Sytske Drijber was a veteran, teacher, reporter, photographer, activist and community influencer.
During the Second World War, Drijber, in her 20s, was stationed in Australia and Indonesia as a Dutch Intelligence mapper.
Her primary reason for joining up, Drijber said in a past interview with the Advertiser, was for adventure.
Drijber moved to Rockwood in 1954 and lived there for almost 70 years – from 1954 until she passed away peacefully on Aug. 16 at 103 years old.
Drijber was mother to six, grandmother to nine, and great-grandmother to seven.
“Everybody knew her – everybody loved her,” Guelph/Eramosa mayor Chris White said in an interview with the Advertiser.
He first met Drijber when he moved to Rockwood in 2007, and “always had a great impression of her.”
Early in their friendship, Drijber gave White old newspapers from her time as a reporter, asking him to bring them to the museum.

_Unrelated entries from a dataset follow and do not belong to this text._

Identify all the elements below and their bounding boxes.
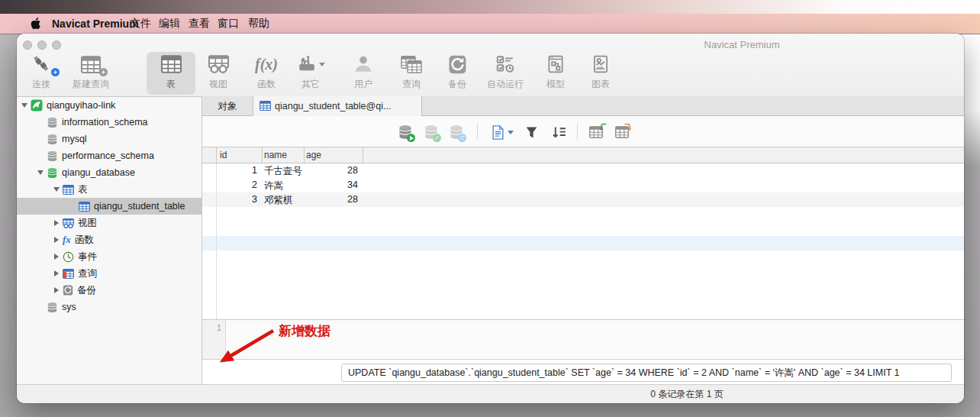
tree-item-label: qiangu_student_table bbox=[94, 201, 185, 212]
record-footer: + − ✓ × UPDATE `qiangu_database`.`qiangu… bbox=[202, 359, 964, 384]
tree-item-qiangu-database[interactable]: qiangu_database bbox=[17, 164, 220, 181]
record-count-status: 0 条记录在第 1 页 bbox=[641, 388, 733, 401]
column-header-age[interactable]: age bbox=[306, 150, 321, 160]
tree-item-label: 查询 bbox=[78, 267, 97, 280]
table-icon bbox=[147, 52, 195, 76]
menu-item-view[interactable]: 查看 bbox=[189, 17, 210, 31]
sort-button[interactable] bbox=[549, 122, 569, 142]
menu-app-name[interactable]: Navicat Premium bbox=[52, 18, 139, 30]
minimize-window-button[interactable] bbox=[37, 40, 47, 50]
database-icon bbox=[47, 134, 58, 145]
tree-item-label: information_schema bbox=[62, 117, 148, 128]
disclosure-triangle-icon[interactable] bbox=[18, 103, 31, 108]
database-icon bbox=[47, 117, 58, 128]
database-open-icon bbox=[47, 167, 58, 179]
mysql-connection-icon bbox=[31, 99, 43, 112]
cell-id[interactable]: 3 bbox=[216, 194, 257, 205]
disclosure-triangle-icon[interactable] bbox=[50, 187, 63, 192]
begin-transaction-button[interactable] bbox=[395, 122, 415, 142]
rollback-button[interactable] bbox=[446, 122, 466, 142]
highlight-row bbox=[202, 236, 964, 251]
chevron-down-icon bbox=[319, 63, 325, 66]
toolbar-model-button[interactable]: 模型 bbox=[531, 52, 580, 95]
automation-icon bbox=[481, 52, 530, 76]
cell-age[interactable]: 28 bbox=[304, 165, 358, 176]
tree-item-sys[interactable]: sys bbox=[17, 299, 220, 315]
menu-item-file[interactable]: 文件 bbox=[130, 17, 151, 31]
check-badge-icon: ✓ bbox=[433, 134, 441, 142]
toolbar-automation-button[interactable]: 自动运行 bbox=[481, 52, 530, 95]
import-arrow-icon bbox=[598, 122, 608, 132]
toolbar-connection-button[interactable]: + 连接 bbox=[17, 52, 66, 95]
tab-student-table[interactable]: qiangu_student_table@qi... bbox=[253, 96, 422, 116]
filter-funnel-icon bbox=[525, 126, 538, 139]
export-arrow-icon bbox=[624, 122, 633, 132]
disclosure-triangle-icon[interactable] bbox=[50, 237, 63, 243]
view-icon bbox=[194, 52, 243, 76]
event-clock-icon bbox=[63, 251, 74, 263]
table-row[interactable]: 3 邓紫棋 28 bbox=[202, 192, 964, 207]
function-fx-icon: fx bbox=[63, 234, 71, 246]
table-icon bbox=[79, 202, 90, 212]
others-icon bbox=[286, 52, 335, 76]
toolbar-queries-button[interactable]: 查询 bbox=[387, 52, 436, 95]
tree-item-performance-schema[interactable]: performance_schema bbox=[17, 147, 220, 164]
disclosure-triangle-icon[interactable] bbox=[50, 270, 63, 276]
tree-item-connection[interactable]: qianguyihao-link bbox=[17, 97, 204, 114]
view-icon bbox=[63, 218, 74, 228]
toolbar-backup-button[interactable]: 备份 bbox=[433, 52, 482, 95]
database-icon bbox=[47, 302, 58, 313]
toolbar-separator bbox=[477, 123, 478, 140]
toolbar-others-button[interactable]: 其它 bbox=[286, 52, 335, 95]
disclosure-triangle-icon[interactable] bbox=[50, 254, 63, 260]
toolbar-chart-button[interactable]: 图表 bbox=[576, 52, 625, 95]
play-badge-icon bbox=[407, 134, 415, 142]
disclosure-triangle-icon[interactable] bbox=[34, 170, 47, 175]
table-row[interactable]: 2 许嵩 34 bbox=[202, 178, 964, 192]
zoom-window-button[interactable] bbox=[52, 40, 61, 50]
window-title: Navicat Premium bbox=[666, 39, 818, 50]
tree-item-label: 函数 bbox=[75, 234, 94, 247]
sql-preview[interactable]: UPDATE `qiangu_database`.`qiangu_student… bbox=[341, 364, 952, 382]
table-row[interactable]: 1 千古壹号 28 bbox=[202, 163, 964, 178]
menu-item-help[interactable]: 帮助 bbox=[248, 17, 269, 31]
cell-id[interactable]: 2 bbox=[216, 179, 257, 190]
toolbar-separator bbox=[577, 123, 578, 140]
cell-age[interactable]: 34 bbox=[304, 179, 358, 190]
toolbar-users-button[interactable]: 用户 bbox=[339, 52, 388, 95]
cell-age[interactable]: 28 bbox=[304, 194, 358, 205]
close-window-button[interactable] bbox=[23, 40, 32, 50]
user-icon bbox=[339, 52, 388, 76]
rollback-badge-icon bbox=[458, 134, 466, 142]
export-wizard-button[interactable] bbox=[612, 122, 632, 142]
tree-item-label: mysql bbox=[62, 134, 87, 144]
toolbar-tables-button[interactable]: 表 bbox=[147, 52, 195, 95]
query-table-icon bbox=[63, 269, 74, 279]
apple-menu-icon[interactable] bbox=[31, 18, 41, 32]
chart-icon bbox=[576, 52, 625, 76]
import-wizard-button[interactable] bbox=[586, 122, 606, 142]
toolbar-views-button[interactable]: 视图 bbox=[194, 52, 243, 95]
tree-item-label: 备份 bbox=[77, 284, 96, 297]
grid-toolbar: ✓ bbox=[202, 116, 964, 147]
function-icon: f(x) bbox=[242, 52, 291, 76]
column-header-name[interactable]: name bbox=[264, 150, 287, 160]
filter-button[interactable] bbox=[521, 122, 541, 142]
disclosure-triangle-icon[interactable] bbox=[50, 220, 63, 226]
connection-icon: + bbox=[17, 52, 66, 76]
tree-item-information-schema[interactable]: information_schema bbox=[17, 114, 220, 131]
tab-objects[interactable]: 对象 bbox=[202, 96, 253, 116]
tree-item-mysql[interactable]: mysql bbox=[17, 131, 220, 147]
tree-item-label: 视图 bbox=[78, 217, 97, 230]
menu-item-window[interactable]: 窗口 bbox=[218, 17, 239, 31]
menu-item-edit[interactable]: 编辑 bbox=[159, 17, 180, 31]
cell-id[interactable]: 1 bbox=[216, 165, 257, 176]
toolbar-new-query-button[interactable]: + 新建查询 bbox=[66, 52, 115, 95]
tree-item-label: performance_schema bbox=[62, 150, 154, 161]
column-header-id[interactable]: id bbox=[220, 150, 227, 160]
commit-button[interactable]: ✓ bbox=[421, 122, 441, 142]
text-view-button[interactable] bbox=[489, 122, 515, 142]
toolbar-functions-button[interactable]: f(x) 函数 bbox=[242, 52, 291, 95]
plus-badge-icon: + bbox=[51, 68, 60, 76]
disclosure-triangle-icon[interactable] bbox=[50, 287, 63, 293]
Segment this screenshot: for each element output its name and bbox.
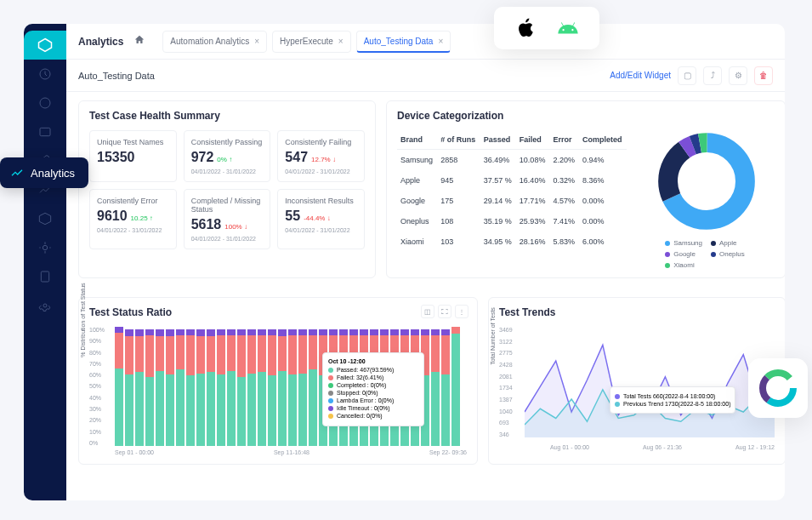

This was the first shared initiative of many.
“I live right beside her,” White said. “She was sharp as a tack right up until the end.”
Even when Drijber became less mobile later in life she regularly went into the community on her scooter and was “always engaging, looking for a chat,” White noted.
And Drijber was an “absolutely central figure” in Rockwood on Remembrance Day, making sure to never miss a service.
“She was always part of it,” White said. “Her spirit will be with us for a long time.”
He noted Drijber comes to mind every time he thinks about Remembrance Day.
“She’s going to be sorely missed … I don’t think you can ever fill this gap,” he said.
Drijber’s history of military service was a fundamental part of her identity and Remembrance Day was always important to her.
“It was a big part of her life,” White said. “It surely shaped who she was, and her character.”
He describes Drijber as “always positive and happy,” constantly smiling, and a “real inspiration for everybody.”
White said Drijber was constantly coming up with initiatives in the community.
“In conversation with Mrs. Drijber,” White said the township decided to hold Remembrance Services on Nov. 11 that focused on the children, who walked to the cenotaph from Rockwood Centennial Public School and took turns reading veterans’ names.
“It was really interactive for the kids,” who “could really feel part of the ceremony,” White said.
Drijber was “pivotal in helping us renovate the area around the cenotaph,” White noted, and also helped inspire a booklet with bios of the veterans whose names are listed on the Rockwood cenotaph
The booklet is valuable because “otherwise it’s just a name,” White said, and “as generations pass, things are forgotten.”
These booklets are distributed every Remembrance Day.
Honouring veterans like Drijber is important, White explained, because “these people put everything on the line for this country.
“Many people died, were injured, or suffered mental illness for it.”
Without the sacrifices of veterans through multiple wars, Canadians wouldn’t have “freedom, the right to vote, the right to state your opinion, or the right to be involved,” White said.
“I think a lot of people who grew up in North America don’t really realize what we have here.
“Without these people defending us, things might be a lot different here. If you look around the globe … things are a little messy right now. A lot of nations are suffering – people are suffering.
“I think we have been extremely fortunate here in North America,” White said, and that fortune is thanks to the ultimate sacrifices made by veterans.
People in Rockwood will be honouring those ultimate sacrifices with a parade from the post office to the cenotaph, a service at 10:55am, and light refreshments served at St. John’s Anglican Church.
White noted he is sure in Drijber would be “pleased that we are going to carry on.
“Absolutely, in spirit, she will be there,” he said.